Oltre 67 mila contagi da coronavirus sul posto di lavoro in Italia tra la fine di gennaio e il 31 ottobre cui 1.641 nelle Marche dove si registrano 180 casi in più rispetto al mese precedente. Emerge dai dati Inail sugli infortuni denunciati, elaborati dalla Cgil Marche.

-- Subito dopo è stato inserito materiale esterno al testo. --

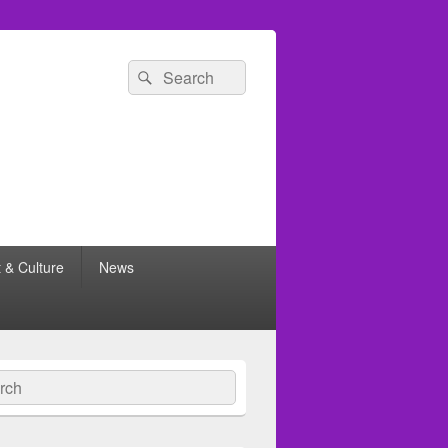
Search
Search
for:
t & Culture
News
ch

Sono le donne quelle più colpite e rappresentano il 69,6% dei contagiati. In Italia 332 morti sul lavoro per Covid sono stati 332, concentrati nella fascia di età over 50; nelle Marche sono stati 12, il 3,6% del totale nazionale. “Dopo il rallentamento post lockdown, – dichiarano Daniela Barbaresi, segretaria generale Cgil Marche e Giuseppe Santarelli, segretario regionale Cgil Marche, responsabile della salute e sicurezza sul lavoro – con la seconda ondata della pandemia tornano a crescere i contagi sul lavoro”.

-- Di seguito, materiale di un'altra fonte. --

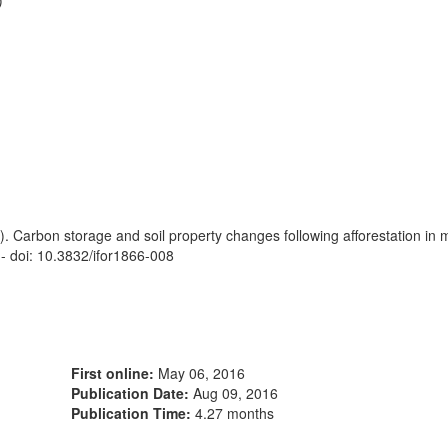
)
). Carbon storage and soil property changes following afforestation in
- doi: 10.3832/ifor1866-008
First online:
May 06, 2016
Publication Date:
Aug 09, 2016
Publication Time:
4.27 months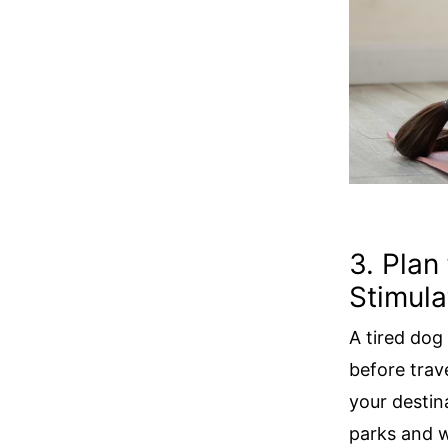
3. Plan
Stimula
A tired dog
before trav
your destin
parks and w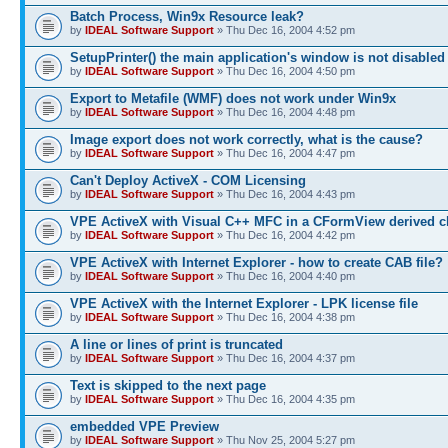
Batch Process, Win9x Resource leak?
by
IDEAL Software Support
» Thu Dec 16, 2004 4:52 pm
SetupPrinter() the main application's window is not disabled
by
IDEAL Software Support
» Thu Dec 16, 2004 4:50 pm
Export to Metafile (WMF) does not work under Win9x
by
IDEAL Software Support
» Thu Dec 16, 2004 4:48 pm
Image export does not work correctly, what is the cause?
by
IDEAL Software Support
» Thu Dec 16, 2004 4:47 pm
Can't Deploy ActiveX - COM Licensing
by
IDEAL Software Support
» Thu Dec 16, 2004 4:43 pm
VPE ActiveX with Visual C++ MFC in a CFormView derived c
by
IDEAL Software Support
» Thu Dec 16, 2004 4:42 pm
VPE ActiveX with Internet Explorer - how to create CAB file?
by
IDEAL Software Support
» Thu Dec 16, 2004 4:40 pm
VPE ActiveX with the Internet Explorer - LPK license file
by
IDEAL Software Support
» Thu Dec 16, 2004 4:38 pm
A line or lines of print is truncated
by
IDEAL Software Support
» Thu Dec 16, 2004 4:37 pm
Text is skipped to the next page
by
IDEAL Software Support
» Thu Dec 16, 2004 4:35 pm
embedded VPE Preview
by
IDEAL Software Support
» Thu Nov 25, 2004 5:27 pm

I più colpiti dal contagio sono infermieri, medici, operatori socio-sanitari, operatori socio-assistenziali e personale non qualificato dei servizi sanitari. Il settore più interessato è quello della sanità e dell’ assistenza sociale e cioè ospedali, case di cura e di riposo, dove si concentra il maggior numero dei casi. Seguono altre amministrazioni pubbliche, attività di trasporto e magazzinaggio (corrieri, conduttori, impiegati) e servizi a imprese (addetti a pulizie, vigilanza ecc.) e attività manifatturiere. Le province più colpite sono Pesaro e Urbino (36,2% dei casi), Ancona (31,6%); poi Macerata (18,8%), Fermo (8,6%) Ascoli Piceno (4,8%).

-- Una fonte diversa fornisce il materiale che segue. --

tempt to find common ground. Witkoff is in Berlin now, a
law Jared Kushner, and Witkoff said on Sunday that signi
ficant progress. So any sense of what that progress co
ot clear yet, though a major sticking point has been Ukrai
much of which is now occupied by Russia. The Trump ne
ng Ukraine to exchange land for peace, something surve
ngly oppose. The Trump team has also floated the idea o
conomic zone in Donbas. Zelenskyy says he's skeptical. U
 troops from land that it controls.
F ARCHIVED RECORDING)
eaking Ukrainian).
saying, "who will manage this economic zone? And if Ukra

Alla Cgil vengono segnalati, anche nelle ultime ore, molti casi di conviventi di persone con sintomi che, lasciate per giorni in attesa di essere sottoposte a tampone, rimangono senza indicazioni precise sulla necessità di isolamento con le conseguenze legate alla loro condizione di lavoro e ai rischi per la collettività”. “Chiediamo a Regione e ASUR di conoscere quali sono gli atti che regolano le procedure di tracciamento dei contatti e la gestione dei casi di positività nei luoghi di lavoro, – concludono per garantire innanzitutto coerenza e uniformità nel loro trattamento ed evitare il diffondersi di focolai nei luoghi di lavoro”.